Compositional Hardness of Code in Large Language Models -- A Probabilistic Perspective
Yotam Wolf, Binyamin Rothberg, Dorin Shteyman, Amnon Shashua
TL;DR
This work identifies an in-context hardness of composition in large language models for coding tasks, where solving multiple subproblems within a single context dramatically increases the generation complexity. By modeling LLMs as autoregressive generators subject to noise from mixing subproblems (screening), the authors prove an exponential gap between solving a composite problem in one context versus distributing subproblems across multiple agents. They formalize generation complexity $N(P,x)$, derive bounds showing $N(P,(x_1\oplus x_2))$ can exceed $N(P,x_1)N(P,x_2)$ by a factor exponential in the total sub-solution length, and validate these results empirically on several models and composite datasets.

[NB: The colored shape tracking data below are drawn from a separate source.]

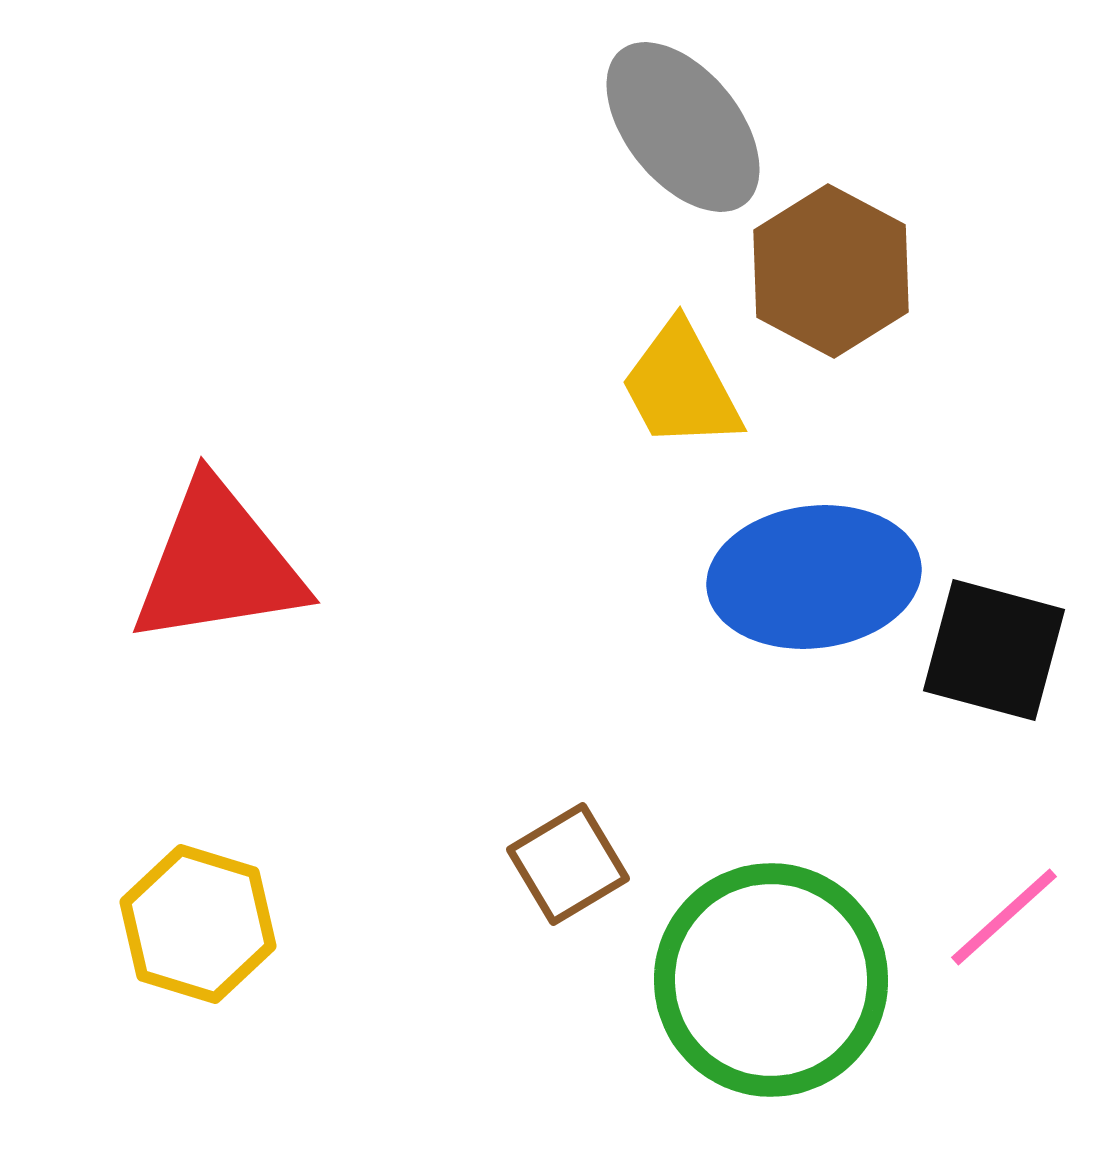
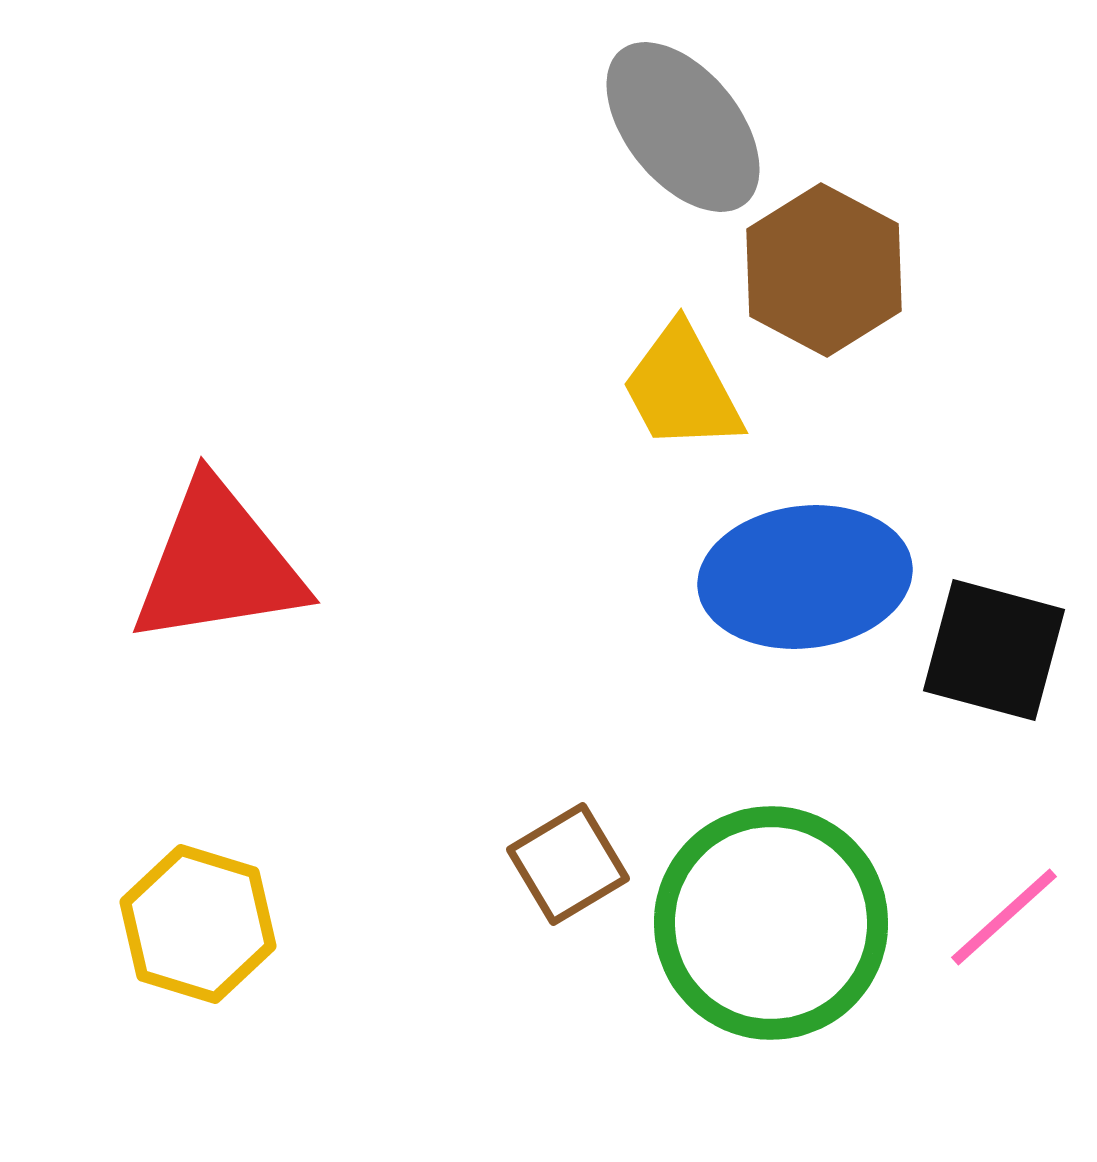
brown hexagon: moved 7 px left, 1 px up
yellow trapezoid: moved 1 px right, 2 px down
blue ellipse: moved 9 px left
green circle: moved 57 px up
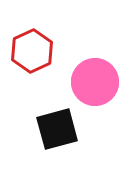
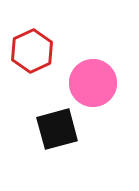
pink circle: moved 2 px left, 1 px down
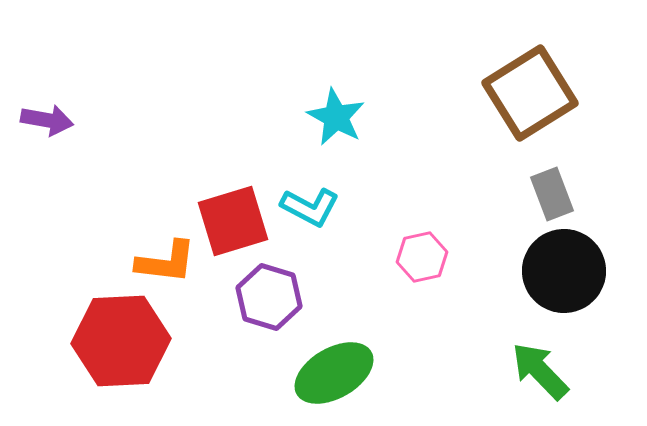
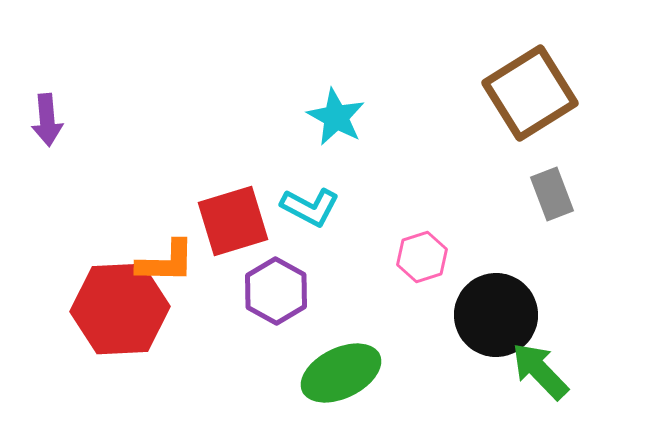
purple arrow: rotated 75 degrees clockwise
pink hexagon: rotated 6 degrees counterclockwise
orange L-shape: rotated 6 degrees counterclockwise
black circle: moved 68 px left, 44 px down
purple hexagon: moved 7 px right, 6 px up; rotated 12 degrees clockwise
red hexagon: moved 1 px left, 32 px up
green ellipse: moved 7 px right; rotated 4 degrees clockwise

The findings advocate multi-agent, task-distribution strategies for complex coding tasks and offer a lens on effective context length through the screening phenomenon.
Abstract
A common practice in large language model (LLM) usage for complex analytical tasks such as code generation, is to sample a solution for the entire task within the model's context window. Previous works have shown that subtask decomposition within the model's context (chain of thought), is beneficial for solving such tasks. In this work, we point a limitation of LLMs' ability to perform several sub-tasks within the same context window - an in-context hardness of composition, pointing to an advantage for distributing a decomposed problem in a multi-agent system of LLMs. The hardness of composition is quantified by a generation complexity metric, i.e., the number of LLM generations required to sample at least one correct solution. We find a gap between the generation complexity of solving a compositional problem within the same context relative to distributing it among multiple agents, that increases exponentially with the solution's length. We prove our results theoretically and demonstrate them empirically.